= The problem =
Exactly the lines from the one that holds "GEA-Kelvion" to the end of the data below: retype these and nothing else.

= Recorded data =

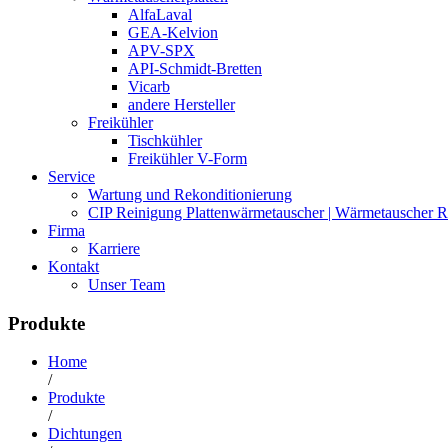
AlfaLaval
GEA-Kelvion
APV-SPX
API-Schmidt-Bretten
Vicarb
andere Hersteller
Freikühler
Tischkühler
Freikühler V-Form
Service
Wartung und Rekonditionierung
CIP Reinigung Plattenwärmetauscher | Wärmetauscher R
Firma
Karriere
Kontakt
Unser Team
Produkte
Home
/
Produkte
/
Dichtungen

= Task response =
GEA-Kelvion
APV-SPX
API-Schmidt-Bretten
Vicarb
andere Hersteller
Freikühler
Tischkühler
Freikühler V-Form
Service
Wartung und Rekonditionierung
CIP Reinigung Plattenwärmetauscher | Wärmetauscher R
Firma
Karriere
Kontakt
Unser Team
Produkte
Home
/
Produkte
/
Dichtungen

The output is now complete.